Auf einen Überprüfungsantrag der Servicekraft aus September 2015 erhöhte der Jobcenter unter Änderung der vorhergehenden Bescheide die Leistungen zur Sicherung des Lebensunterhalts. Der Jobcenter berücksichtigte bei seiner Berechnung Erwerbseinkommen aus der Tätigkeit als Servicekraft sowie die Trinkgelder, gemindert um den Grundfreibetrag bei Erwerbstätigkeit. In die Berechnung bezog er zudem das Arbeitslosengeld nach dem SGB III ein, reduziert um die Kosten für eine Haftpflichtversicherung, einen Riester-Sparvertrag und eine anteilige Versicherungspauschale.

Vor dem Sozialgericht Landshut ist die Servicekraft mit dem Begehren nach höherem Arbeitslosengeld II unter anderem wegen der Nichtberücksichtigung der Trinkgelder als Einkommen erfolglos geblieben[1]. Das Bayerische Landessozialgericht hat den Jobcenter zwar verurteilt, der Servicekraft höheres Arbeitslosengeld II zu gewähren, im Hinblick auf die Trinkgelder hat es jedoch ausgeführt, bei ihnen handele es sich um Erwerbseinkommen, das nicht nach § 11a Abs 5 SGB II von der Berücksichtigung ausgenommen sei[2]. Danach sind Zuwendungen, die ein anderer erbringt, ohne hierzu eine rechtliche oder sittliche Pflicht zu haben, nicht als Einkommen zu berücksichtigen, soweit ihre Berücksichtigung für die Leistungsberechtigten grob unbillig wäre (Nr 1) oder (Nr 2) soweit sie die Lage der Leistungsberechtigten nicht so günstig beeinflussen, dass daneben Leistungen nach diesem Buch nicht gerechtfertigt wären. Das Bayerische Landessozialgericht führt insoweit insbesondere an, es fehle vorliegend an der seiner Ansicht von § 11a Abs 5 Nr 2 SGB II geforderten Nähebeziehung zwischen Gebendem und Nehmender.

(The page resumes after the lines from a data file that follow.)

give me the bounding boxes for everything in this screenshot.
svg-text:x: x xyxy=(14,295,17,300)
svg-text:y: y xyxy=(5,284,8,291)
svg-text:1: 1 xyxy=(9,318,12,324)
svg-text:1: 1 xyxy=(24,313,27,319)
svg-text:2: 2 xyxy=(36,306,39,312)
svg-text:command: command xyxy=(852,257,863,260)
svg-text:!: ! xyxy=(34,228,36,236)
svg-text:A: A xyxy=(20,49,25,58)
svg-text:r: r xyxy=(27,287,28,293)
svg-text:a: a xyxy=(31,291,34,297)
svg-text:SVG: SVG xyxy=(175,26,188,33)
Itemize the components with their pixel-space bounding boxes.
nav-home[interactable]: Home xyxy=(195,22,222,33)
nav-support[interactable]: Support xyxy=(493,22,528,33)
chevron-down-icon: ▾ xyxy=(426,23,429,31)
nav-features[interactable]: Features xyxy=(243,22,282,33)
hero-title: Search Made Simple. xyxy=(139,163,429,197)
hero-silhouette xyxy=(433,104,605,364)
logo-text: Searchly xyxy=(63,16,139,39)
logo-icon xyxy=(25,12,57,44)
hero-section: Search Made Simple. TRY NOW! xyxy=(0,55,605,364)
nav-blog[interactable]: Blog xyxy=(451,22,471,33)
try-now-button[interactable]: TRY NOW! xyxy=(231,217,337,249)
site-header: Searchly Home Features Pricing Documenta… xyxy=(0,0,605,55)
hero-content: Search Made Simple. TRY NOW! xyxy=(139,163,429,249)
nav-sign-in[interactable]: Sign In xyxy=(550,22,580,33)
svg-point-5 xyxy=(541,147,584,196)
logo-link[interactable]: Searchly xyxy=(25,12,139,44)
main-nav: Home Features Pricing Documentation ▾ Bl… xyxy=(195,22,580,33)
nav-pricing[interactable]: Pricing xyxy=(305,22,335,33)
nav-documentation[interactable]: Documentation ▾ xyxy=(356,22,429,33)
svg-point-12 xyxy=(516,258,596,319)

Mit ihrer vom Bundessozialgericht zugelassenen Revision macht die Servicekraft eine Verletzung des § 11a Abs 5 SGB II geltend und erhielt nun vom Bundesozialgericht Recht:

Anders als vom beklagten Jobcenter und dem Bayerischen Landessozialgericht  angenommen, handelt es sich bei diesem Trinkgeld nicht um Erwerbseinkommen. Das Trinkgeld ist vielmehr eine Zuwendung, die Dritte erbringen, ohne dass hierfür eine rechtliche oder sittliche Verpflichtung besteht. Hieraus folgt, dass es erst dann als Einkommen bei der Berechnung der Leistung zu berücksichtigen ist, wenn es die Lage der Leistungsberechtigten so günstig beeinflusst, dass daneben Leistungen nach dem SGB II nicht gerechtfertigt wäre. Dies war vorliegend nicht der Fall.

Bundessozialgericht, Urteil vom 13. Juli 2022 – B 7/14 AS 75/20 R

  1. SG Landshut, Urteil vom 27.09.2017 – S 11 AS 261/16[]
  2. BayLSG, Urteil vom 12.12.2019 – L 7 AS 755/17[]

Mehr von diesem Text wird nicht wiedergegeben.